_Task goal_
Beneath this task are records; print exactly the stretch of them from the line with "Habits • Life Transitions" through the line with "with rotating polishing wheels that may be", both ends included.

_Task input_
+ + +
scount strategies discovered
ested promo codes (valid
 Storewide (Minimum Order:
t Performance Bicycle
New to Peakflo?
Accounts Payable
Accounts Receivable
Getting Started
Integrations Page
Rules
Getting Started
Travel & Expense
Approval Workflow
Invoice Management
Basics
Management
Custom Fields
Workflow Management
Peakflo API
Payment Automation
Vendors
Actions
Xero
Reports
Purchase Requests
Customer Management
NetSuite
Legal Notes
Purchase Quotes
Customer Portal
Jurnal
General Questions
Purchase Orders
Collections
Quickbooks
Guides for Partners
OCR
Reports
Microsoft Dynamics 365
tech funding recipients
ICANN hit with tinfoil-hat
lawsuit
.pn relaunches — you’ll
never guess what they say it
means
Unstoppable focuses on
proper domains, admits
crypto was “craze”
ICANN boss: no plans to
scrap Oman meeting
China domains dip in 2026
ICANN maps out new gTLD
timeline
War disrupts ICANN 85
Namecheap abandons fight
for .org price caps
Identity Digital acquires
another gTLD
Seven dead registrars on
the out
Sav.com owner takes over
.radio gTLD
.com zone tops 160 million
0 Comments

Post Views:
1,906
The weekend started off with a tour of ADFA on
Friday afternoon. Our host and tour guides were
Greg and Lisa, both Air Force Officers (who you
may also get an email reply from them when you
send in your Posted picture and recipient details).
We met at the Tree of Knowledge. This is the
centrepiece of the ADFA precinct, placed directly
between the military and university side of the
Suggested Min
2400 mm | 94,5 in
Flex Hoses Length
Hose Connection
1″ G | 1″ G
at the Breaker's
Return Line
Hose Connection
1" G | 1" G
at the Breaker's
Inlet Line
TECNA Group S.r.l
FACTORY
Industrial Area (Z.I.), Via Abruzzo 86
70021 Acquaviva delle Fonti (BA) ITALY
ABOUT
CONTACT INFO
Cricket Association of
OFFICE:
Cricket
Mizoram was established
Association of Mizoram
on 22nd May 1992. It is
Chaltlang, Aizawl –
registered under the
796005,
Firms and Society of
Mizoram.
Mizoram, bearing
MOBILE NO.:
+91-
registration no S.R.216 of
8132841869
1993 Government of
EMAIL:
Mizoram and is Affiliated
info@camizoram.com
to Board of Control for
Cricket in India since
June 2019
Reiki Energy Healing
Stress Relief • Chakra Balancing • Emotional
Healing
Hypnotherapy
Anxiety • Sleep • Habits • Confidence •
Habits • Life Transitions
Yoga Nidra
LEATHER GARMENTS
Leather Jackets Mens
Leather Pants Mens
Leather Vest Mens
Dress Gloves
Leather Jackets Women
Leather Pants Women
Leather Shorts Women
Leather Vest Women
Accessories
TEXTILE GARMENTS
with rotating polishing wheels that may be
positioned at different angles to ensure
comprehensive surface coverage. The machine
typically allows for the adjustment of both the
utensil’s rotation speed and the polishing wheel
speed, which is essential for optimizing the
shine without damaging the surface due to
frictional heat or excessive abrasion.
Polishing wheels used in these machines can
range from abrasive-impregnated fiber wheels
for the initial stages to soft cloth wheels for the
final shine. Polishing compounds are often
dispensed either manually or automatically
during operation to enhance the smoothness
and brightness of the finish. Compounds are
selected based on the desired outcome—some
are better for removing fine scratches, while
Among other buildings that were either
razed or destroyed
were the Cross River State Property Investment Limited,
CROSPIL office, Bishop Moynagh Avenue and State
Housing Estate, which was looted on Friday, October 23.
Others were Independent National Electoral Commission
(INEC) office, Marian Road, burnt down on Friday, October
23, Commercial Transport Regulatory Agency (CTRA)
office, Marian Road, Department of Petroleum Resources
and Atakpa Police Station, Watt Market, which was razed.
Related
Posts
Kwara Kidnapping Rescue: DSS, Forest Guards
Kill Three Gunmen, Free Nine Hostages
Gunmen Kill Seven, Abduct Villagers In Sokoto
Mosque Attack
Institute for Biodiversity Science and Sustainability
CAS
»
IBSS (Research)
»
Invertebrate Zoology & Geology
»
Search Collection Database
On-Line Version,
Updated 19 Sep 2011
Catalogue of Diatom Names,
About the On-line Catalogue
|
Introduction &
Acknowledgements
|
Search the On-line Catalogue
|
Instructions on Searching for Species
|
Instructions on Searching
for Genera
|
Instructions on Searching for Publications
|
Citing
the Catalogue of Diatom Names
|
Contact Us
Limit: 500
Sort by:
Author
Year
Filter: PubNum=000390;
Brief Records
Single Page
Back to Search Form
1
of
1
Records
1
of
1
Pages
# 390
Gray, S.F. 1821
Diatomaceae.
+ + +
_Response for this exercise_
Habits • Life Transitions
Yoga Nidra
LEATHER GARMENTS
Leather Jackets Mens
Leather Pants Mens
Leather Vest Mens
Dress Gloves
Leather Jackets Women
Leather Pants Women
Leather Shorts Women
Leather Vest Women
Accessories
TEXTILE GARMENTS
with rotating polishing wheels that may be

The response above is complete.